Notes
1. Figures and wording are those of the Reuters report found in “Southern Thailand Attacks Reflect Tension”.
2. My 1977 MA thesis, earned enroute to the PhD at the University of Hawaii, dealt with the reasons southern Thailand historically did not become northern Malaya (now Malaysia); my PhD dissertation, dealing with the insurgency of the Communist Party of Thailand (CPT), necessarily privileged the more central struggles in the Northeast and North at the expense of the South. For published versions of these works see bibliography.
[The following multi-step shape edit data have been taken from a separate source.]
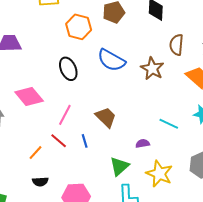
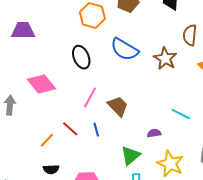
pink line: (65, 115) -> (90, 97), moved

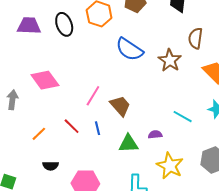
black ellipse: (81, 57) -> (64, 24), moved
orange line: (47, 140) -> (39, 134), moved
green triangle: (130, 156) -> (128, 144), moved, turned 35

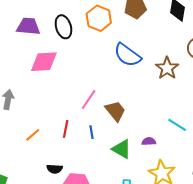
pink diamond: (45, 80) -> (44, 62), moved, turned -60
red line: (72, 126) -> (66, 129), turned 54
green triangle: (128, 144) -> (122, 149), turned 30
black semicircle: (51, 166) -> (55, 169), moved

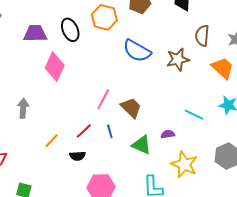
pink diamond: (44, 62) -> (55, 67), turned -56
brown star: (167, 68) -> (178, 59), turned 30
red line: (66, 129) -> (84, 131), turned 42
black semicircle: (55, 169) -> (77, 156), moved

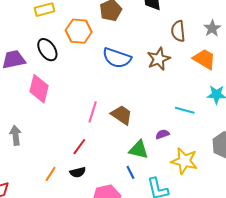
blue line: (110, 131) -> (130, 172), moved
orange line: (52, 141) -> (51, 174), moved

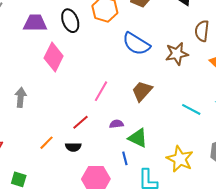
brown trapezoid: (122, 115) -> (142, 91), moved, turned -95
purple semicircle: (162, 134) -> (116, 124), moved

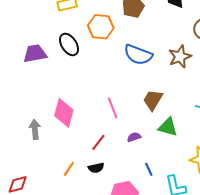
pink diamond: (54, 57) -> (64, 113), moved
pink line: (101, 91) -> (113, 108), turned -40
green triangle: (138, 138) -> (168, 127), moved

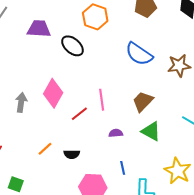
orange hexagon: (101, 27) -> (95, 17), moved
black ellipse: (69, 45) -> (72, 46), moved, turned -30
red line: (98, 142) -> (79, 114), moved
3. This statement can certainly be challenged. A perusal, for example, of the relevant postings on Thailand by Human Rights Watch (see https://www.hrw.org/asia/thailand) reveals ample objections to the present actions of the state, to include in SBP, and thus could support a different conclusion. To my reading, though, such postings do not appear to claim that in SBP abuse is systematic or a matter of policy. There may be other cause-oriented positions, though, which require qualification of my assessment.
4. See e.g. Amnesty International, Thailand.
5. The signal case today is the Israeli presence in the Occupied Territories. Most states that condemn Israel as a ‘settler colonial’ society are themselves implicated by the same mechanism in the theory of ‘internal colonialism’ – yet seem quite unaware that in voting against Israel they are laying the foundation for future challenges to their own legitimacy and national boundaries. Historically, for the U.S., the case of Native Americans well illustrates the dynamic. For the legal framework mentioned, see Quaye, Liberation Struggles in International Law.